Gli International Asparagus Days saranno a Cesena Fiera dal 16 al 18 ottobre 2018 e faranno tappa in Cina nel 2019 e in Perù nel 2020

Da sinistria Christian Befve, Luciano Trentini e REnzo Piraccini

“Un pezzo di Macfrut torna a Cesena Fiera per la prima edizione degli International Asparagus Days” con l’obiettivo di scattare una fotografia a livello mondiale sulla coltivazione dell’asparago”. Così ha esordito Renzo Piraccini, presidente di Macfrut presentando, nell’ultimo giorno della kermesse ortofrutticola, il nuovo evento fieristico, in programma a Cesena Fiera dal 16 al 18 ottobre 2018. “Ci siamo proposti di arrivare a 100 espositori riprendendo la manifestazione organizzata 5 anni fa a Bordeaux – ha spiegato – da Christian Befve, uno dei massimi esperti mondiali sull’asparago”.

L’evento di Bordeaux, come ha spiegato Befve, aveva riunito il 60% della produzione mondiale da 30 Paesi con l’idea di riunire tutta la filiera composta da produttori, fornitori, commercianti e imprese di tecnologie.

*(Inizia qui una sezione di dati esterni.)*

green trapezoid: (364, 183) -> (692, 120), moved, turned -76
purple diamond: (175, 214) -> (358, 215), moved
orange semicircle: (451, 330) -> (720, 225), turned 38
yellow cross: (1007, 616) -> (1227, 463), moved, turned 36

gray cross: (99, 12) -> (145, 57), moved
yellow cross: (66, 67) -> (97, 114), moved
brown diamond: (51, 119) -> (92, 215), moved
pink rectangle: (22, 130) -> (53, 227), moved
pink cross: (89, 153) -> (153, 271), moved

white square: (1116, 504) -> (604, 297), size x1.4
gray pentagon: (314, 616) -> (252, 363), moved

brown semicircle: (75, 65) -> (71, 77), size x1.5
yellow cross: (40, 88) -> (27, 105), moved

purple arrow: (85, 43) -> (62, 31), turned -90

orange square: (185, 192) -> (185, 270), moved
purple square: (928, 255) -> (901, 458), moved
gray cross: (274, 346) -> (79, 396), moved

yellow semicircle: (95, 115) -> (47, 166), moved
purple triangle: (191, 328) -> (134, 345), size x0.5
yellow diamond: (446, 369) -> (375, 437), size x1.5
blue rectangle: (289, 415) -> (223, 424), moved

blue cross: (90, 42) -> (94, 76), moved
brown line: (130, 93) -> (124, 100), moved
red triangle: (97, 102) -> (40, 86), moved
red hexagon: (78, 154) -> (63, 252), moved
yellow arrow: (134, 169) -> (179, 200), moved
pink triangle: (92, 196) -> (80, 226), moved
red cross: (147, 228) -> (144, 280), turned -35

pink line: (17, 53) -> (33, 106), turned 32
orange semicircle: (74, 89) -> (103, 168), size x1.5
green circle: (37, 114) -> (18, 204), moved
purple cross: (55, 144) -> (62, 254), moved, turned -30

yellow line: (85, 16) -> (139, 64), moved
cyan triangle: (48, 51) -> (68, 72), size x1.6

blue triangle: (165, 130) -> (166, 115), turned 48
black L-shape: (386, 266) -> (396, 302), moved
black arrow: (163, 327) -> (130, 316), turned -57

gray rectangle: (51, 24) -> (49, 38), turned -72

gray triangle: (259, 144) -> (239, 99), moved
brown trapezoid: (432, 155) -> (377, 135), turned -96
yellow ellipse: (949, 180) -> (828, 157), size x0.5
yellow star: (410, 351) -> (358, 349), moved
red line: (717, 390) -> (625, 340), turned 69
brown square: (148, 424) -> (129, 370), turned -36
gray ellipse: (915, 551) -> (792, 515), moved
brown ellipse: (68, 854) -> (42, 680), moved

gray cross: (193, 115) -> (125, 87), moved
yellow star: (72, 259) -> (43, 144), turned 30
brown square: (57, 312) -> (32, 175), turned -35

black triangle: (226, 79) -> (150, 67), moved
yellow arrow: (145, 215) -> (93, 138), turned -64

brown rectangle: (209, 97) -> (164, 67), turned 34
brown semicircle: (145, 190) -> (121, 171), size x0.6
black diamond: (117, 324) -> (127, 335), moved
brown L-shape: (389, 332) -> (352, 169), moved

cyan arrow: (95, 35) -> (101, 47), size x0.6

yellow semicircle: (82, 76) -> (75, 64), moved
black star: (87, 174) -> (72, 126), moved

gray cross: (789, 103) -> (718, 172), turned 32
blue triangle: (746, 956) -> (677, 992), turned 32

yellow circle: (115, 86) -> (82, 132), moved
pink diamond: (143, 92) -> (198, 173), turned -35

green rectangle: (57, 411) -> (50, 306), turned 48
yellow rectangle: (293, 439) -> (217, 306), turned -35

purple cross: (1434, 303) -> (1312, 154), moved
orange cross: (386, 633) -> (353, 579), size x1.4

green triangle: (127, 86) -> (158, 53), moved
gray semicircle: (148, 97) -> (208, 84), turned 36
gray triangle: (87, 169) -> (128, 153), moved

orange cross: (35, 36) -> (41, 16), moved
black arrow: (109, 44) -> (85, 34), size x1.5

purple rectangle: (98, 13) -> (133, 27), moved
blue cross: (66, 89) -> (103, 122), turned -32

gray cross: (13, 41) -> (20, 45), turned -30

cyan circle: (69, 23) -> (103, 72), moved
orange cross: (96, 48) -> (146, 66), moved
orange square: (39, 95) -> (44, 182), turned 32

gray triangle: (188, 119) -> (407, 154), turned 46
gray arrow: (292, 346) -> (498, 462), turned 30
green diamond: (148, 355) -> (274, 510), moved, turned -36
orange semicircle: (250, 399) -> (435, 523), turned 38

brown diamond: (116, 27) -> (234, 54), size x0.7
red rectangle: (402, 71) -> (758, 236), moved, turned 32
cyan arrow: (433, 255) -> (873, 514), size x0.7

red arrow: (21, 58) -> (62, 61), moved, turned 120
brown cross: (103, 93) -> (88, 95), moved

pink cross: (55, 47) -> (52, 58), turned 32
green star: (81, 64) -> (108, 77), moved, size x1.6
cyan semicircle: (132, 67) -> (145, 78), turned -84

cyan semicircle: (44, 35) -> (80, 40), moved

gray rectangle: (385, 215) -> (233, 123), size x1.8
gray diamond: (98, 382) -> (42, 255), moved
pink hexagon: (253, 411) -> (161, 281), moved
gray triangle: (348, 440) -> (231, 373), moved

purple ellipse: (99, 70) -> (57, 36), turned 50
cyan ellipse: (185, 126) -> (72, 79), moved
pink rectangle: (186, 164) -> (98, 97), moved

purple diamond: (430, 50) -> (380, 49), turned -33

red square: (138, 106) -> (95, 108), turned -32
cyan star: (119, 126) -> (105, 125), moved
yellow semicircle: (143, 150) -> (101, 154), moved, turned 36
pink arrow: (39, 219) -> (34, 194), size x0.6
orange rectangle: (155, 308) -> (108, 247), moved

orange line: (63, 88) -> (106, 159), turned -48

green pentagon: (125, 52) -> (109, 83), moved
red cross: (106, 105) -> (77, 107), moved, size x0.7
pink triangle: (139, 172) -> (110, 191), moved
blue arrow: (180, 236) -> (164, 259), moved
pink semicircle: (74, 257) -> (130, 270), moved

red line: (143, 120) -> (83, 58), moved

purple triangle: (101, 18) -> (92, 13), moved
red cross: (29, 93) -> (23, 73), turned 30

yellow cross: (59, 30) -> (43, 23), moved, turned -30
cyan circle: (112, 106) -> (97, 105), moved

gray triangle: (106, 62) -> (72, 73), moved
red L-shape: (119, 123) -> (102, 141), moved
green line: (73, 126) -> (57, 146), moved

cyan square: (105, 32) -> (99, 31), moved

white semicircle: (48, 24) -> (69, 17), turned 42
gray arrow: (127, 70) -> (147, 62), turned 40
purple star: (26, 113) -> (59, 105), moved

La tre giorni sull’asparago nasce infatti dalla partnership tra questo consulente dall’esperienza trentennale, agronomica e commerciale in numerose aziende sparse in 30 Paesi e Cesena Fiera, organizzatrice di Macfrut, in collaborazione con Luciano Trentini, anch’egli profondo conoscitore dell’asparago e del settore ortofrutticolo che si è dedicato allo sviluppo di alcune nuove tecniche per Italia, come il trapianto meccanico e la lotta alle infestanti ed alle patologie con l’uso del calore.

 

Un evento itinerante sull’asparago

“Dopo l’edizione di Cesena – ha aggiunto Piraccini gli International Asparagus Days torneranno in Italia tra 3 anni perché si tratta di un evento itinerante che farà tappa in Cina, il maggior produttore di asparago del mondo, nel 2019, e poi  in Perù nel 2020. Martedì 15 maggio  l’edizione italiana sarà presentata anche a a Bordeaux in Francia, poi sarà la volta del tour di promozione in Germania”.

 

L’asparago nel mondo

Nel mondo, si coltivano 220mila ettari di asparago, di cui 69.200 in Asia, 67.500 ettari in Europa e oltre 7.500 ettari in Italia. Il maggiore produttore è la Cina con 57mila ettari e la domanda mondiale è in crescita sia di prodotto fresco che trasformato. Secondo Befve il fabbisogno mondiale è di 270mila ettari investiti e quindi ne mancano ancora 50mila ettari.

 

Campagna non favorevole

La manifestazione di Cesena vuole fare il punto della situazione in una annata in cui a livello europeo le situazioni meteorologiche hanno penalizzato il comparto. Da un lato infatti le basse temperature primaverili e le abbondanti piogge hanno nociuto e ritardato la produzione, poi esplosa con l’arrivo delle alte temperature, causando in qualche momento ingolfamenti del mercato a livello europeo e qualche caduta dei prezzi.

 

 Esposizione, convegni, tecnica e prove

L’evento si compone di quattro parti. Una componente fieristicaa Cesena Fiera, con espositori da tutto il mondo. In secondo luogo, un ricco programma convegnistico nelle tre sale, dedicato agli aspetti agronomici, commerciali, strategici e tecnici. Una speciale attenzione verrà dedicata al panorama varietale e alle tecniche a basso impatto ambientale come microrganismi antagonisti per le coltivazioni tradizionali e biologiche. Infine, un’area dinamica con le prove dimostrative, ospitate in uno spazio adiacente Cesena Fiera, per vedere all’opera le più moderne tecnologie in campo.

Queste prime tre parti si svolgono martedì 16 e mercoledì 17 ottobre, mentre le visite tecniche ad alcune aziende di produzione in Emilia – Romagna e Veneto, sono in programma nella giornata di Giovedì 18 ottobre.